#### [Input data]
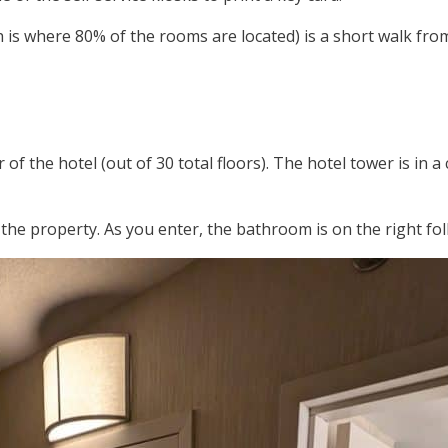
 is where 80% of the rooms are located) is a short walk fro
of the hotel (out of 30 total floors). The hotel tower is in
e property. As you enter, the bathroom is on the right foll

#### [Exercise instructions]
Write the material above out again exactly as it reads, but don't carry over the pictures.

#### [Output]
 is where 80% of the rooms are located) is a short walk fro
of the hotel (out of 30 total floors). The hotel tower is in
e property. As you enter, the bathroom is on the right foll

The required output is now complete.